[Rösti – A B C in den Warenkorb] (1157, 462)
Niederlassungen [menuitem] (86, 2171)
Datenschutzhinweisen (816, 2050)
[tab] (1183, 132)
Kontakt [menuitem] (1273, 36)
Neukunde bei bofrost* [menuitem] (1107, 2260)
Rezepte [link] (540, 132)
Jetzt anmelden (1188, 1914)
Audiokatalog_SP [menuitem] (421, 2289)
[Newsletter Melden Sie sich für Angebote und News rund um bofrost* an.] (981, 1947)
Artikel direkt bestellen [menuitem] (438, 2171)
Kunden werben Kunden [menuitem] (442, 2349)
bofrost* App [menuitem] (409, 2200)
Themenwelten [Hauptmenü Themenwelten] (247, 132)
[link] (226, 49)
****************
* [Directions for this task]: Please return every line of the listing exactly.

* [Response to the exercise]:
[Rösti – A B C in den Warenkorb] (1157, 462)
Niederlassungen [menuitem] (86, 2171)
Datenschutzhinweisen (816, 2050)
[tab] (1183, 132)
Kontakt [menuitem] (1273, 36)
Neukunde bei bofrost* [menuitem] (1107, 2260)
Rezepte [link] (540, 132)
Jetzt anmelden (1188, 1914)
Audiokatalog_SP [menuitem] (421, 2289)
[Newsletter Melden Sie sich für Angebote und News rund um bofrost* an.] (981, 1947)
Artikel direkt bestellen [menuitem] (438, 2171)
Kunden werben Kunden [menuitem] (442, 2349)
bofrost* App [menuitem] (409, 2200)
Themenwelten [Hauptmenü Themenwelten] (247, 132)
[link] (226, 49)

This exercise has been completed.